The ongoing strikes in France, led by left wing unions and student groups, are opposing the raising of the minimum retirement age in France from 60 to 62. If you read Idiot Savant you'd think the Sarkozy administration plans are about funding tax cuts for the rich. If you take off your economically illiterate red coloured glasses you'd learn that it is actually about starting to confront the economic reality that the French Government cannot perpetually run budget deficits, like it has for several decades.
If nothing was to be done, by 2050 two working age French people would be paying the retirement income of one. With public debt set to hit 337% of GDP by then (it is 80% now), France will make Greece look like a mild defaulter.
Of course in the world of the "see no fiscal reality" left, you simply put up taxes. The legions of young people protesting in favour of protecting pensions shows the ignorance that can so easily be spread, few realising that they will have to pay far more taxes than those who are currently at retirement age, to pay for those who will retire when THEY are in their 50s.

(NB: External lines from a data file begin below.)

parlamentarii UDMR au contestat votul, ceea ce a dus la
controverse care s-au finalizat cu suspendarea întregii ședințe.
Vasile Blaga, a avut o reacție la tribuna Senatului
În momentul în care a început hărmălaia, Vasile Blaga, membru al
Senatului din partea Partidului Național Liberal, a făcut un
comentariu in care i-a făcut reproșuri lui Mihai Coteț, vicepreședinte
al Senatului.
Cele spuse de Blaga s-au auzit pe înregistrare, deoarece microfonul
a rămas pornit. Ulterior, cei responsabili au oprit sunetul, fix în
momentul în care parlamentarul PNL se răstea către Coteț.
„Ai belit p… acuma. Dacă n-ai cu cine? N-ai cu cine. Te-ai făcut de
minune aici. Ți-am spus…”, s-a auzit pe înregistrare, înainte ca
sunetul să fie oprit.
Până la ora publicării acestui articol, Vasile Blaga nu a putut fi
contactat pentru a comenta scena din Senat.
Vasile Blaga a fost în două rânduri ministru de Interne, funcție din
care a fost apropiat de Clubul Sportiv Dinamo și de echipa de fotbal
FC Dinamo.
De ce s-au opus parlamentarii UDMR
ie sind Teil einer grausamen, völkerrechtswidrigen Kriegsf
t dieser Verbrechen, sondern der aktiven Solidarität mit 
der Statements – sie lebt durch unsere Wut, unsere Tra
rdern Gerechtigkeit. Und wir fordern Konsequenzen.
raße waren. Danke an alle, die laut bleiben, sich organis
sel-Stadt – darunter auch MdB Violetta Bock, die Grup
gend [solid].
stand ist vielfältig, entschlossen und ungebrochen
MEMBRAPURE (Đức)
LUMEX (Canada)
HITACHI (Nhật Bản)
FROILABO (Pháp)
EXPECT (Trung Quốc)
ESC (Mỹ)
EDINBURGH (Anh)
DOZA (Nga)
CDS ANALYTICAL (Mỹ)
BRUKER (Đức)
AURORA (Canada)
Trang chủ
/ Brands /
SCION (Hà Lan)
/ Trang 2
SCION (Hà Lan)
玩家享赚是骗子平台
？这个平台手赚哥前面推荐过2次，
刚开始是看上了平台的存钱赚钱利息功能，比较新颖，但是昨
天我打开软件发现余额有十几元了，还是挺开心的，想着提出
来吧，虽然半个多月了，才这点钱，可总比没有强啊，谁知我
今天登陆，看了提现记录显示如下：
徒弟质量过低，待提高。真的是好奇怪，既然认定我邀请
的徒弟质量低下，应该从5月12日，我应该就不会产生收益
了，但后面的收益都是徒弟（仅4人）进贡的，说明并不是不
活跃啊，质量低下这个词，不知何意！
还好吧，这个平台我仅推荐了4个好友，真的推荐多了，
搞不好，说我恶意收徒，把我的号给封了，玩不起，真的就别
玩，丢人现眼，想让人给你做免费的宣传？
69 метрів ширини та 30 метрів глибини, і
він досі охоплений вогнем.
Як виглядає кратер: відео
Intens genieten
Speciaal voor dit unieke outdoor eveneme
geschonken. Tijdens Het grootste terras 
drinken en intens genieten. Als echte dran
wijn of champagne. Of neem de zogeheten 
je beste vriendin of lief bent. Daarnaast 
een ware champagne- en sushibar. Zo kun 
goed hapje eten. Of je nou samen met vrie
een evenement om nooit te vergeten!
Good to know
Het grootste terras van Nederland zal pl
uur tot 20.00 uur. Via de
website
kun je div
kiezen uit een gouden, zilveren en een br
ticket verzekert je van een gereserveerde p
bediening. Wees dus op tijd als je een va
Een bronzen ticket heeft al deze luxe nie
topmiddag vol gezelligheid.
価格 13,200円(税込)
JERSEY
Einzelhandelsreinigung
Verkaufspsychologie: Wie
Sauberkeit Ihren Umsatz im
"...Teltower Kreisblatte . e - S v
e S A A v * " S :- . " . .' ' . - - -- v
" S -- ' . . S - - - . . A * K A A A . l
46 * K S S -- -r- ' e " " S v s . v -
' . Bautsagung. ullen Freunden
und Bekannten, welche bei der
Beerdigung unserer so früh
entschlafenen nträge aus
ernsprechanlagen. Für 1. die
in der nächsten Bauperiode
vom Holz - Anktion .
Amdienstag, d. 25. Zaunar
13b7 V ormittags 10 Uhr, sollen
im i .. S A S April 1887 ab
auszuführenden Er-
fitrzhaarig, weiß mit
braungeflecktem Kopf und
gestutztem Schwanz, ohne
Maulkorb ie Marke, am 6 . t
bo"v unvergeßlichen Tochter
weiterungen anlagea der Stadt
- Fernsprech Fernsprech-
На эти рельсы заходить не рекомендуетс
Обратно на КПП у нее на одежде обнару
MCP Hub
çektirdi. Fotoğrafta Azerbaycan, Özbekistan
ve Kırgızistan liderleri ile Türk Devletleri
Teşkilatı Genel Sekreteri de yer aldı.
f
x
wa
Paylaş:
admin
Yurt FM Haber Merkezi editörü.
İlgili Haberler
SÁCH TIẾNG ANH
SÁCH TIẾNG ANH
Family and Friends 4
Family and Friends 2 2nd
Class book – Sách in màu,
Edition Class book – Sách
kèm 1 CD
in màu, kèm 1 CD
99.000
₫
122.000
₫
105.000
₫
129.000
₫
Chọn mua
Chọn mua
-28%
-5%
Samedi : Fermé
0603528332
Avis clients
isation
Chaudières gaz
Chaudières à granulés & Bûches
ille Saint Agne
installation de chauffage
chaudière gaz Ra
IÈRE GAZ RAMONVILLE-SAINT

The reason why this is happening is the ponzi scheme madness of government funded pay as you go (PAYGO) pensions. The same crisis would exist in the UK, if the retirement age was not to be increased. In New Zealand the same crisis will occur as well, only partly covered by Dr. Cullen's socialised "fund" designed to invest tax revenue for retirement rather than just operate a PAYGO system. The United States has this crisis writ large as well.
The only way these schemes can be sustained is by reducing what is paid, increasing the eligibility age and increasing the tax contributions of those who might not get anything out of it. A better way would be to simply freeze schemes at their current nominal level so that the total amount paid out erodes over time, but it also enables tax cuts to be implemented over time as well. If people invest their own money in retirement income rather than the state spending it (or "investing" it), there is a greater pool of savings, more capital for private sector growth and a sustainable basis for retirement income.
However in France, socialism is ingrained in "being French" say some. It is an attitude that also infects the European Union, but one that cannot deft reality forever. People in France might observe that GDP per capita in real terms for that country is now drifting towards that of Greece and Spain, not the UK and Germany. I suspect the French appetite to do anything substantive to stop that relative decline remains low.